2. Your documented risk ranking process
This is the primary requirement associated with the June 30th deadline; this is the reference that should allow someone to reproduce your risk rankings for specific vulnerabilities.
The requirement references industry best practices, among other details, to consider in developing your risk ranking. It may help you to quickly adopt a common industry best practice and adapt it to your own environment. Two examples are the Qualys severity rating system, which is the default rating as per the security research team at Qualys; or, the PCI ASV Program Guide, which includes a rating system used by scanning vendors to complete external scanning. QualysGuard is used by 50 of the Forbes Global 100, and spans all market verticals; it qualifies as an industry best practice. Additionally, the QualysGuard platform is used by the majority of PCI Approved Scanning Vendors and already delivers rankings within the PCI ASV Program Guide practices.
The core rules of your risk rankings should take into account CVSS Base Scores, available from nearly all security intelligence feeds. These scores are also the base system used within the PCI ASV Program Guide. Your process should also account for system components in your cardholder data environment and vendor-provided criticality rankings, such as the Microsoft patch ranking system if your CDE includes Windows-based system components.
The process should include documentation that details the sources of security information you follow, how frequently you review the feeds, and how you respond to new information in the feeds.

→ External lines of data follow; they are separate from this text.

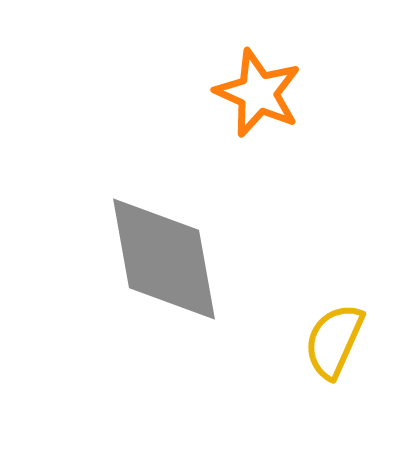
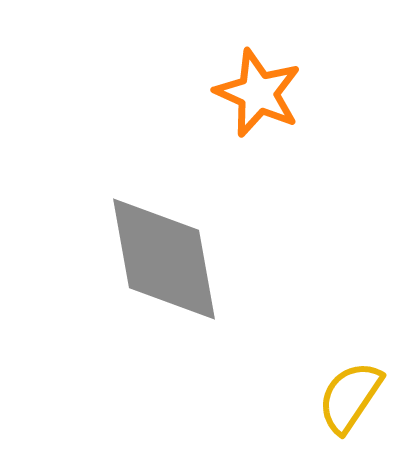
yellow semicircle: moved 16 px right, 56 px down; rotated 10 degrees clockwise
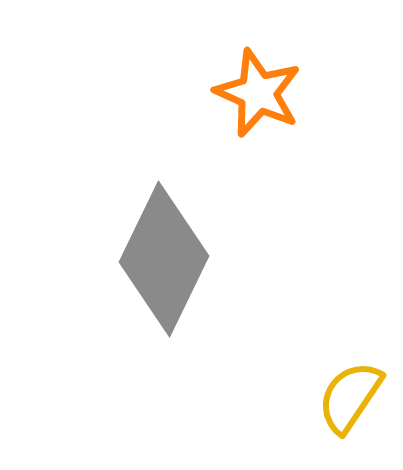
gray diamond: rotated 36 degrees clockwise
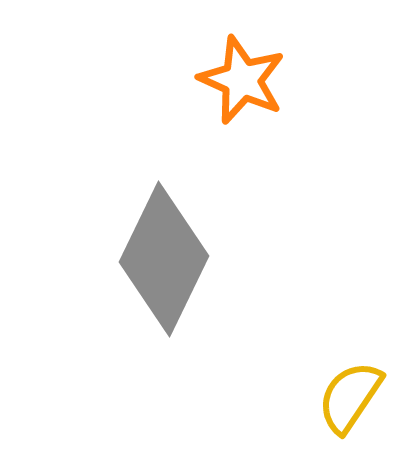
orange star: moved 16 px left, 13 px up
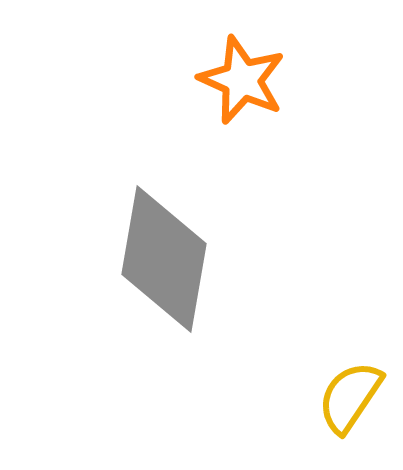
gray diamond: rotated 16 degrees counterclockwise
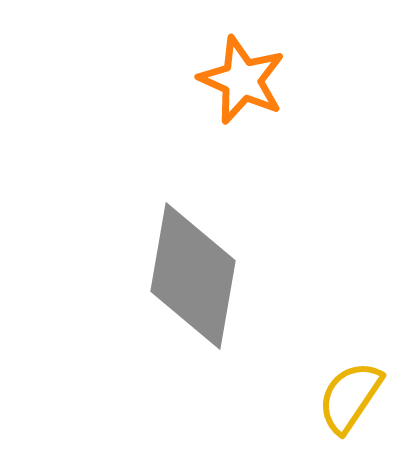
gray diamond: moved 29 px right, 17 px down
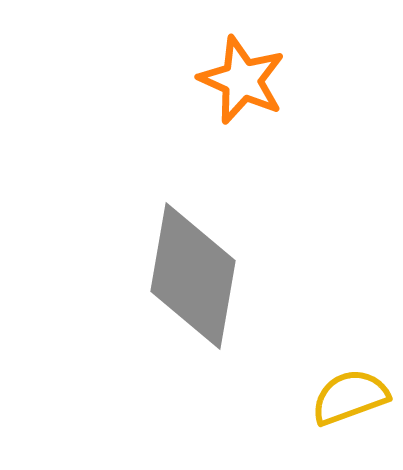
yellow semicircle: rotated 36 degrees clockwise
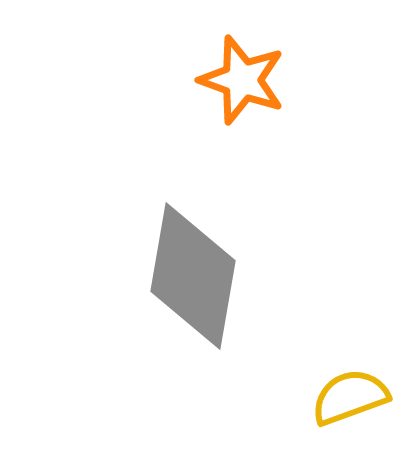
orange star: rotated 4 degrees counterclockwise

QualysGuard provides daily updates to the vulnerability knowledgebase and now offers a Zero-Day Analyzer service, which leverages data from the iDefense security intelligence feed.
3. Your scanning tools
After you have your scope clearly defined and you have your process for ranking vulnerabilities documented, you will need to be able to run vulnerability scans. This includes internal VM scans, external VM scans, PCI ASV scans (external), internal web application scans and external web application scans. It is thefindings in these scans that will map against your risk ranking process and allow you to produce the necessary scan reports.
You will need to be able to configure your scanning tools to check for “high” vulnerabilities, which will allow you to allocate resources to fix and resolve these issues as part of the normal vulnerability management program and workflow within your environment.
QualysGuard VM, QualysGuard WAS and QualysGuard PCI all work together seamlessly to provide each of these scans capabilities against the same group of assets that represent your PCI scope or CDE.
4. Your scan reports
You will want to produce reports for your internal PCI scope, as defined in #1 of this checklist, both quarterly and after any significant changes. If you have regular releases or updates to your IT infrastructure, you will want to have scan reports from those updates and upgrades. Quarterly scan reports need to be spaced apart by 90 days. In all cases, these reports need to show that there are no “high” vulnerabilities detected by your scanning tools.
Each report for the significant change events will also need to include external PCI scope. QualysGuard VM makes it easy to include both internal and external assets in the same report. QualysGuard VM also provides a direct link to your QualysGuard PCI merchant account for automation of your PCI ASV scan requirements.
QualysGuard WAS allows you to quickly meet your production web application scanning requirement (PCI 6.6) as well as internal web application scanning as part of your software development lifecycle (SDLC), by scanning your applications in development and in test.
If you follow these guidelines you will be well prepared to perform and maintain the required controls for PCI 11.2.